According to numbers provided by Major League Baseball and published by the Associated Press, the Detroit Tigers’ payroll for luxury tax purposes totaled over $187 million for the 2014 season. The threshold where clubs have to pay a "competitive balance tax," also known as a "luxury tax," is $189 million.
Had the Tigers exceeded the $189 million threshold in 2014, they would have had to pay a 17.5 percent tax on the overage. Detroit is one of five major league clubs to ever have paid a luxury tax since the system was implemented for the 2003 season. The Tigers paid a $1 million tax in 2008. The Boston Red Sox and the Los Angeles Angels have also paid a luxury tax once each.
Detroit had the third highest payroll for the 2014 season, behind only the Los Angeles Dodgers and the New York Yankees, as well as the third highest payroll for luxury tax purposes. The Tigers’ actual payroll for the season totaled $173.3 million, but added up to over $187 million for purposes of calculating the luxury tax. The formula includes the average annual value for the contracts of players on the entire 40 man roster, and the club’s share of player benefits, which is estimated to be $10.6 million per club, per season.

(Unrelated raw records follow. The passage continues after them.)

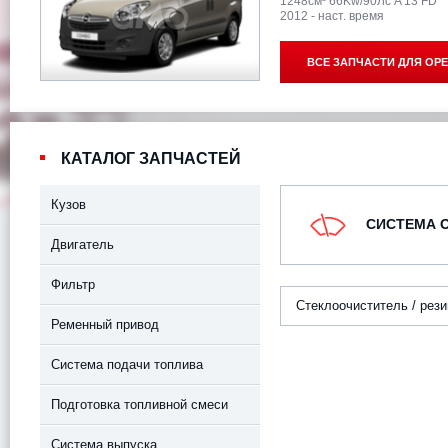
1248см³ 66Kw/90Лс A 13 FD
2012 - наст. время
ВСЕ ЗАПЧАСТИ ДЛЯ
OPE
КАТАЛОГ ЗАПЧАСТЕЙ
Кузов
СИСТЕМА 
Двигатель
Фильтр
Стеклоочиститель / рез
Ременный привод
Система подачи топлива
Подготовка топливной смеси
Система выпуска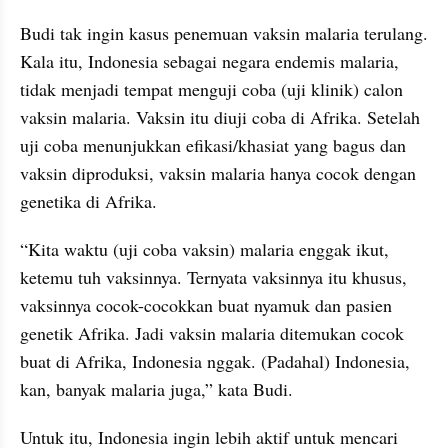
Budi tak ingin kasus penemuan vaksin malaria terulang. 
Kala itu, Indonesia sebagai negara endemis malaria, 
tidak menjadi tempat menguji coba (uji klinik) calon 
vaksin malaria. Vaksin itu diuji coba di Afrika. Setelah 
uji coba menunjukkan efikasi/khasiat yang bagus dan 
vaksin diproduksi, vaksin malaria hanya cocok dengan 
genetika di Afrika.
“Kita waktu (uji coba vaksin) malaria enggak ikut, 
ketemu tuh vaksinnya. Ternyata vaksinnya itu khusus, 
vaksinnya cocok-cocokkan buat nyamuk dan pasien 
genetik Afrika. Jadi vaksin malaria ditemukan cocok 
buat di Afrika, Indonesia nggak. (Padahal) Indonesia, 
kan, banyak malaria juga,” kata Budi.
Untuk itu, Indonesia ingin lebih aktif untuk mencari 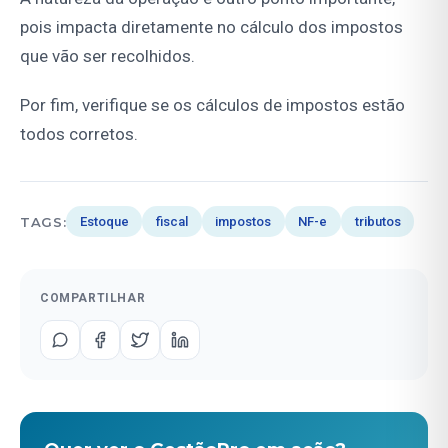
pois impacta diretamente no cálculo dos impostos
que vão ser recolhidos.
Por fim, verifique se os cálculos de impostos estão
todos corretos.
TAGS:
Estoque
fiscal
impostos
NF-e
tributos
COMPARTILHAR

The Tigers had an opening day payroll of $163,635,500 according to Cot’s Contracts. That figure represents the actual amount paid by the club in salaries for the 25 players on the major league roster at the start of the season. After adding the average annual value of players on multi year contracts, and adjusting for players acquired during the season, plus player benefits, the total came to less than $2 million shy of the tax threshold.
Midseason acquisitions can have a significant impact on a team’s payroll for tax purposes, especially if they acquire veteran players. David Price ($14 million AAV), Joakim Soria ($5.5 million AAV), and Jim Johnson were added during the season, and their salaries would be pro rated and added to the total for purposes of figuring the luxury tax. As we discussed in this article, the Tigers have very little room to add payroll without exceeding the threshold for the 2015 season.

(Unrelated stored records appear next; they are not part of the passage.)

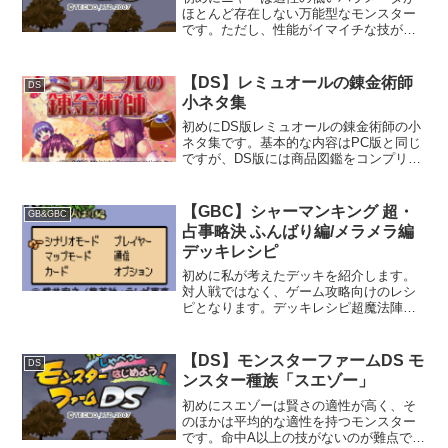
ほとんど存在しない万能型なモンスター
です。ただし、性能がイマイチな技がほ
とんどであるため、ガッツ回復速度と愛
で補ってあげる必要があります。モンス
ター種族「ニャー」再生条件ブリーダー
【DS】レミュオールの錬金術師
DS
ランクC以上で、アイテム...
小ネタ集
初めにDS版レミュオールの錬金術師の小
ネタ集です。基本的な内容はPC版と同じ
ですが、DS版には商品図鑑をコンプリー
トした際の特典があります。欲を言え
ば、全ての商品を999販売した際の特典も
用意してほしかったです。小ネタ集シオ
【GBC】シャーマンキング 超・
GB&GBC
のハイアンドロー...
占事略決 ふんばり編/メラメラ編
デッキレシピ
初めに私が考えたデッキを紹介します。
対人戦ではなく、ゲーム攻略向けのレシ
ピとなります。デッキレシピ超魔法陣デ
ッキ《恐山アンナ》(026/034 GB)×1《フ
ァウストⅧ世》(005/180 First)×4《侍/月
心》×1《忍者/ウドの万作...
【DS】モンスターファームDS モ
DS
ンスター種族「スエゾー」
初めにスエゾーは賢さの適性が高く、そ
のほかは平均的な適性を持つモンスター
です。命中A以上の技がないのが難点です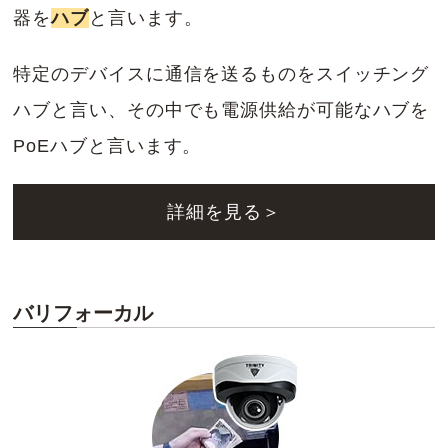
器を
ハブ
と言います。
特定のデバイスに通信を送るものをスイッチング
ハブと言い、その中でも電源供給が可能なハブを
PoEハブと言います。
詳細を見る＞
バリフォーカル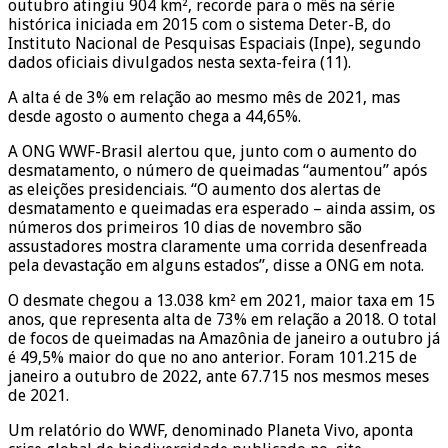
outubro atingiu 904 km², recorde para o mês na série
histórica iniciada em 2015 com o sistema Deter-B, do
Instituto Nacional de Pesquisas Espaciais (Inpe), segundo
dados oficiais divulgados nesta sexta-feira (11).
A alta é de 3% em relação ao mesmo mês de 2021, mas
desde agosto o aumento chega a 44,65%.
A ONG WWF-Brasil alertou que, junto com o aumento do
desmatamento, o número de queimadas “aumentou” após
as eleições presidenciais. “O aumento dos alertas de
desmatamento e queimadas era esperado – ainda assim, os
números dos primeiros 10 dias de novembro são
assustadores mostra claramente uma corrida desenfreada
pela devastação em alguns estados”, disse a ONG em nota.
O desmate chegou a 13.038 km² em 2021, maior taxa em 15
anos, que representa alta de 73% em relação a 2018. O total
de focos de queimadas na Amazônia de janeiro a outubro já
é 49,5% maior do que no ano anterior. Foram 101.215 de
janeiro a outubro de 2022, ante 67.715 nos mesmos meses
de 2021.
Um relatório do WWF, denominado Planeta Vivo, aponta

Had the club tripped over the $189 million threshold by a small amount, a tax of 17.5 percent may seem relatively insignificant. However, the tax would increase to 30 percent for the 2015 season if the club were to exceed the threshold in consecutive seasons. According to the terms of baseball’s collective bargaining agreement, the tax will expire after the 2016 season, and there will be no tax beginning with the 2017 season.
The Dodgers had the highest payroll in the major leagues with a record $253.3 million for the season, which came to $277.7 million for tax purposes. Their 30 percent tax on the overage comes to $26,621,125. The New York Yankees paid a record tax of $28.1 million for the 2013 season but cut their tax bill down to $18.1 million in 2014. New York has exceeded the threshold in every season since the tax was implemented, and they pay a 50 percent tax on the excess every season.
MLB calculated the average player salary at $3,692,123, an increase of 11 percent from 2013.